Insecurity

Are you insecure? If so, the following devotional can fix you in just three minutes.

When I was in middle school – it was called junior high back then – I began to notice and be attracted to girls. My first girlfriend was Leslie. I had no courage around girls, so she chased me until she became my girlfriend for about two weeks.

We’d been friends for much longer. My best friend and I would play tetherball with her in her backyard and, sometimes, she’d watch my wrestling matches at school. But, after I became her boyfriend, she quickly dumped me and moved on. I don’t fault her for that.

Before this first brush with courting, I was backward and clumsy; afterward, I was backward, clumsy, and completely insecure. Attraction, attention, affection, and abandonment is the process of how kids begin to learn the social skills they will need once they mature and are ready to start courtship.

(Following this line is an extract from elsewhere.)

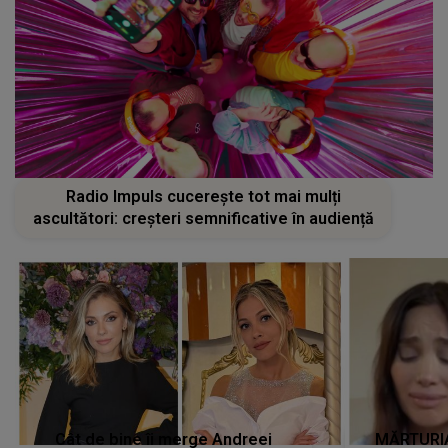
Radio Impuls cucerește tot mai mulți
ascultători: creșteri semnificative în audiență
Cât de bine îi merge Andreei
MĂRTURIA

If nothing else, I’m consistently a slow learner, so when I entered high school, I had to take a speech class. When it came to my turn to stand up and give a speech, I took an “F” because I was too insecure to give the speech I had prepared and held in my hand.

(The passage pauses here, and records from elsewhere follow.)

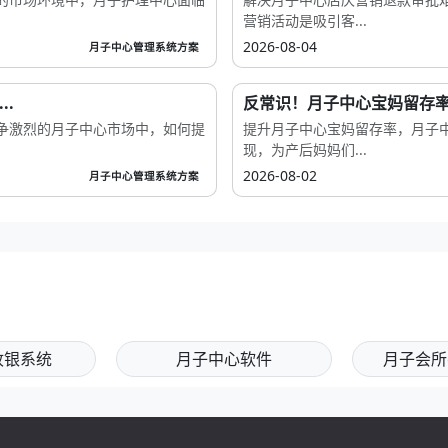
营销活动是吸引客...
2026-08-04
月子中心管理系统方案
.
反常识！月子中心宝妈留存率
争激烈的月子中心市场中，如何提
提升月子中心宝妈留存率，月子
现，为产后妈妈们...
2026-08-02
月子中心管理系统方案
收银系统
月子中心软件
月子会所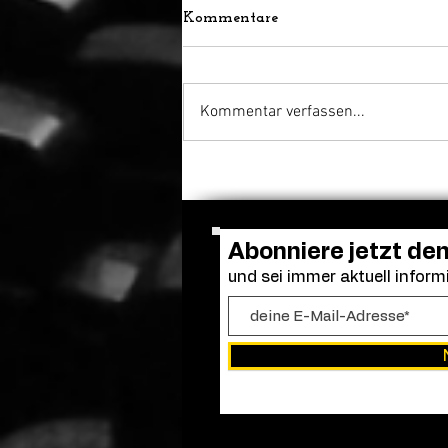
Kommentare
Kommentar verfassen...
Venedig ehrt Luca
Guadagnino mit dem Cartier
Glory to the Filmmaker
Award
Abonniere jetzt de
und sei immer aktuell informi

As a novice student of history, I am astonished by the number of kingdoms destroyed by the actions of insecure leaders. Pride, combined with fear, produces an insidious foundation for insecurity. You can be sure that this toxic abscess within one’s self will manifest itself.

Hold on, you might say. If insecurity is a person’s nature, why am I picking on them? For twenty years, I was the poster child for insecurity. Then, God showed me that just as worry is a sin, so is insecurity.

Now, here comes the cure.

Just as worry is an expression of a person’s lack of trust in God, so insecurity is pride with doubt. Both pride and doubt are not God’s will for His children. God loves us and has told us, “God is our refuge and strength, A very present help in trouble.” (Psalms 46:1 KJV) If we are called on to give a testimony or to take a leadership role, we need to pray. If God tells us “yes” then any action on our part to undermine God’s call is a sin. None of us want that.

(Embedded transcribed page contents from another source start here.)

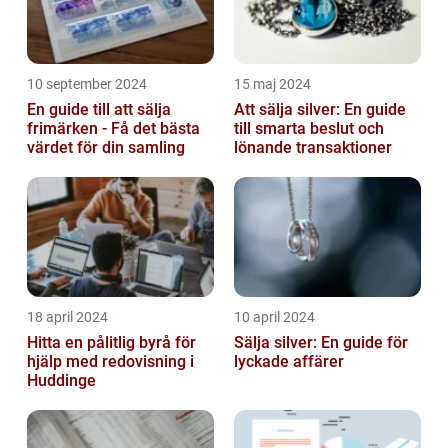
10 september 2024
15 maj 2024
En guide till att sälja
Att sälja silver: En guide
frimärken - Få det bästa
till smarta beslut och
värdet för din samling
lönande transaktioner
18 april 2024
10 april 2024
Hitta en pålitlig byrå för
Sälja silver: En guide för
hjälp med redovisning i
lyckade affärer
Huddinge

Left unchecked, when insecurity has run its full course, an implosion takes place leaving that person an empty shell, exposed to all as someone who’s God-given strength was drained by insecurities abrogating God’s joy, peace, contentment and love which are available to each of us through Christ Jesus.

You can read a brief example of the impact of insecurity in Mark 6:21-28, I’ll give you the “clincher” here: “And he [King Herod] promised her with an oath...” He was a king. He did not need to write her a blank check, but his insecurity in front of his guests manifested itself much to his remorse and eventual destruction.

‘Insecurity’s fruit is loss, destruction, and embarrassment. God wants better for you.

Insecurity will lose its hold on us if we do what Jesus said in Mark 12:29-30, “The most important one,” answered Jesus, “is this: Hear, O Israel: The Lord our God, the Lord is one.[a] 30 Love the Lord your God with all your heart and with all your soul and with all your mind and with all your strength.’” If we do this, then there’s no place in our lives for insecurity.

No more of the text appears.